The responsibility and scope of deliverables for business leaders have evolved from primarily achieving attractive financial returns to a broader perspective on value creation
Globally, there has been a shift towards greater accountability on businesses to address pressing societal issues: companies are increasingly required to account for their impact to stakeholders who are insisting on information that extends beyond financial performance. There is now a need to convey positive and negative impacts of companies’ operations on the environment and their contribution to society, for instance addressing racial and gender inequality, climate change, and the measures taken towards improving employee wellbeing.
Millennials (also known as Generation Y, those born between 1980 and 2000) represent the largest segment in the workplace today and will comprise 75% of the global workforce by 2025. Deloitte research found that Millennials want purpose-driven cultures and management is now forced to re-evaluate and realign its priorities to attract them. These demands extend to high ethical standards, a collaborative culture, corporate activism, engagement and an alignment with personal beliefs while affording them opportunities for greater work responsibility and attractive remuneration. If these demands are not met, they are willing to resign.

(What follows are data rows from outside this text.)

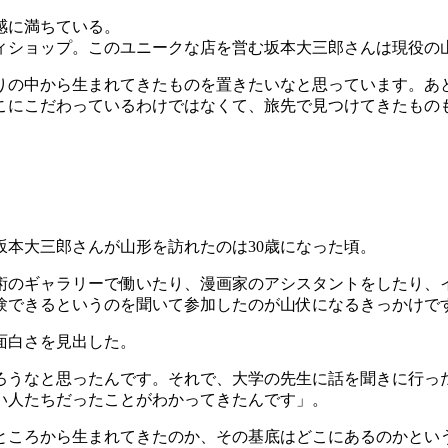
感に満ちている。
ィショップ。このユニークな店を営む坂本大三郎さんは現役の
りの中から生まれてきたものを置きたいなと思っています。あ
こにこだわっているわけではなくて、旅先で見つけてきたもの
本大三郎さんが山形を訪れたのは30歳になった頃。
術のギャラリーで働いたり、漫画家のアシスタントをしたり、
験できるというのを聞いて参加したのが山伏になるきっかけで
面白さを見出した。
ろうなと思ったんです。それで、大学の先生に話を聞きに行っ
い人たちだったことがわかってきたんです」。
ところから生まれてきたのか、その基底はどこにあるのかとい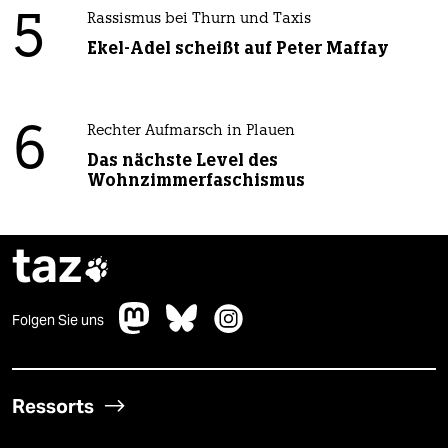
5
Rassismus bei Thurn und Taxis
Ekel-Adel scheißt auf Peter Maffay
6
Rechter Aufmarsch in Plauen
Das nächste Level des
Wohnzimmerfaschismus
taz

Folgen Sie uns
Ressorts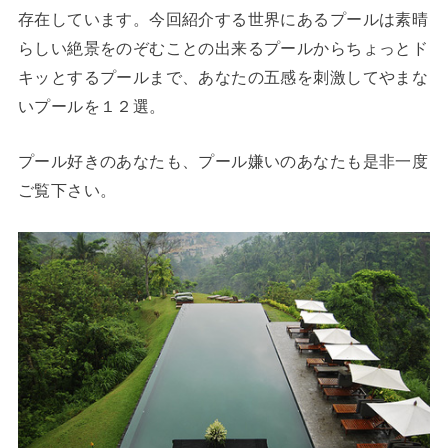
存在しています。今回紹介する世界にあるプールは素晴
らしい絶景をのぞむことの出来るプールからちょっとド
キッとするプールまで、あなたの五感を刺激してやまな
いプールを１２選。
プール好きのあなたも、プール嫌いのあなたも是非一度
ご覧下さい。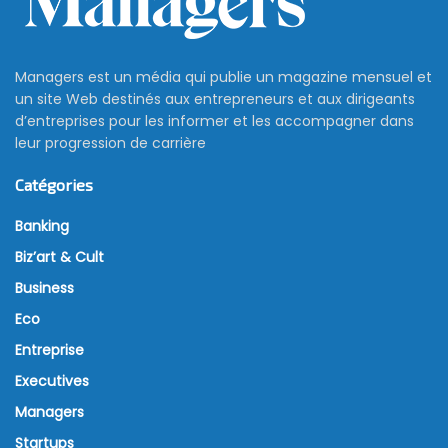
Managers est un média qui publie un magazine mensuel et
un site Web destinés aux entrepreneurs et aux dirigeants
d’entreprises pour les informer et les accompagner dans
leur progression de carrière
Catégories
Banking
Biz’art & Cult
Business
Eco
Entreprise
Executives
Managers
Startups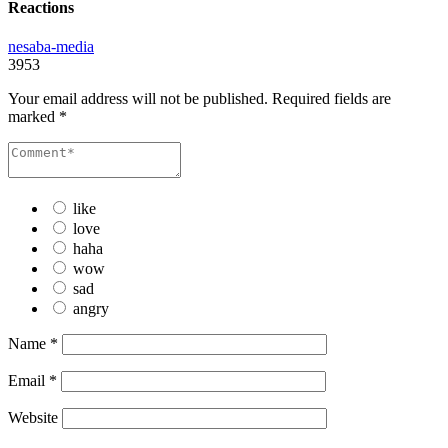
Reactions
nesaba-media
3953
Your email address will not be published.
Required fields are
marked
*
like
love
haha
wow
sad
angry
Name
*
Email
*
Website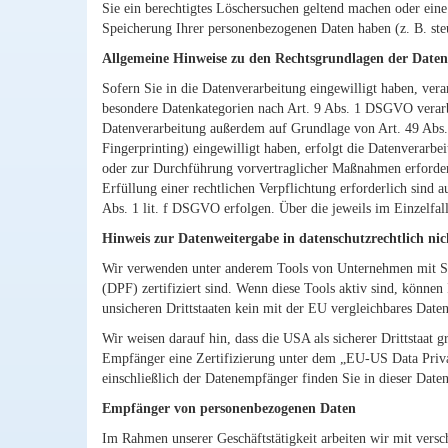
Sie ein berechtigtes Löschersuchen geltend machen oder eine
Speicherung Ihrer personenbezogenen Daten haben (z. B. steu
Allgemeine Hinweise zu den Rechtsgrundlagen der Datenv
Sofern Sie in die Datenverarbeitung eingewilligt haben, ver
besondere Datenkategorien nach Art. 9 Abs. 1 DSGVO verarbe
Datenverarbeitung außerdem auf Grundlage von Art. 49 Abs. 
Fingerprinting) eingewilligt haben, erfolgt die Datenverarb
oder zur Durchführung vorvertraglicher Maßnahmen erforderli
Erfüllung einer rechtlichen Verpflichtung erforderlich sind 
Abs. 1 lit. f DSGVO erfolgen. Über die jeweils im Einzelfal
Hinweis zur Datenweitergabe in datenschutzrechtlich nic
Wir verwenden unter anderem Tools von Unternehmen mit Sit
(DPF) zertifiziert sind. Wenn diese Tools aktiv sind, können
unsicheren Drittstaaten kein mit der EU vergleichbares Date
Wir weisen darauf hin, dass die USA als sicherer Drittstaat
Empfänger eine Zertifizierung unter dem „EU-US Data Privac
einschließlich der Datenempfänger finden Sie in dieser Date
Empfänger von personenbezogenen Daten
Im Rahmen unserer Geschäftstätigkeit arbeiten wir mit versc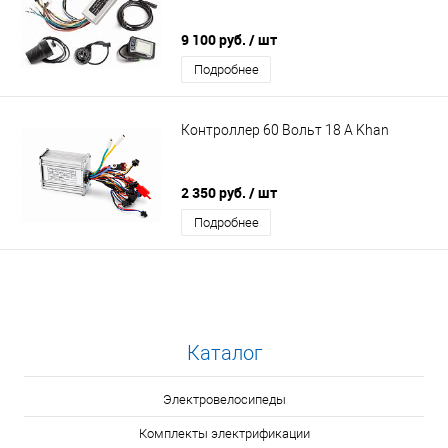
9 100 руб.
/ шт
Подробнее
Контроллер 60 Вольт 18 A Khan
2 350 руб.
/ шт
Подробнее
Каталог
Электровелосипеды
Комплекты электрификации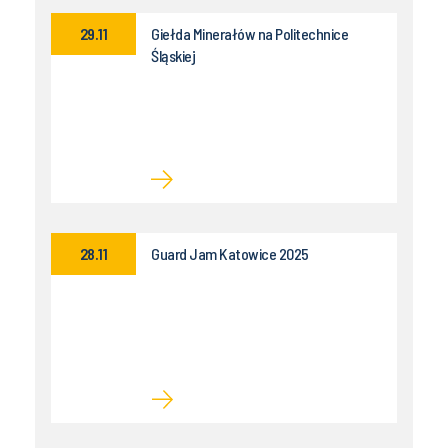
29.11
Giełda Minerałów na Politechnice
Śląskiej
28.11
Guard Jam Katowice 2025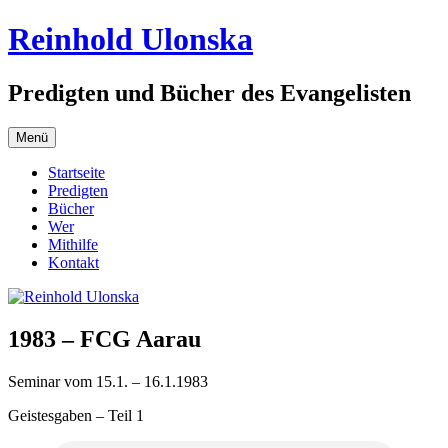
Zum
Reinhold Ulonska
Inhalt
springen
Predigten und Bücher des Evangelisten
Menü
Startseite
Predigten
Bücher
Wer
Mithilfe
Kontakt
1983 – FCG Aarau
Seminar vom 15.1. – 16.1.1983
Geistesgaben – Teil 1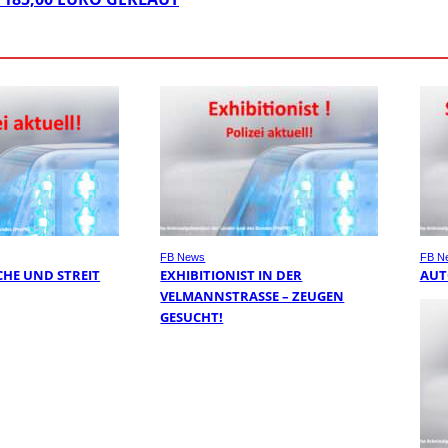
FB News
FB N
HE UND STREIT
EXHIBITIONIST IN DER
AUT
VELMANNSTRASSE – ZEUGEN G
ESUCHT!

An interesting case on the evolution of the changing industrial landscape can be gleaned from the airline sector. In recent years Lufthansa and American Airlines posted healthy profits, yet calculations have shown that their environmental costs amounted to around $2 billion and $5 billion respectively, thereby rendering them unprofitable based on their negative impact on the environment and ultimately society. This example supports the rise and adoption of Impact-weighted Accounting (IWA) − a project being tested by several companies to drive the creation of financial accounts that reflect that company’s financial, social and environmental performance.
The International Financial Reporting Standards Foundation is expected to launch an International Sustainability Standards Board to provide a roadmap towards sustainability reporting. In South Africa, the JSE, aiding the promotion of sustainable and transparent business practices, has two responsible investment indexes that foster good corporate citizenship. Globally, incentive structures are shifting to align with a company’s performance in meeting its impact targets. For instance, in private equity we are witnessing the emergence and use of ‘impact carry’ (an incentive to deliver a social return that would be used to generate further return).
It is evident that leaders of organisations in the post-pandemic climate need to understand and prioritise the creation of a more inclusive and sustainable corporate culture and must be able to report on these.
A new era
Corporate culture and reporting have entered a new era. Catalysed by the momentous societal and industrial shifts brought about by the COVID-19 pandemic, there is an urgent need for those charged with governance and leadership to produce value beyond the balance sheet which is measurable and has a positive impact.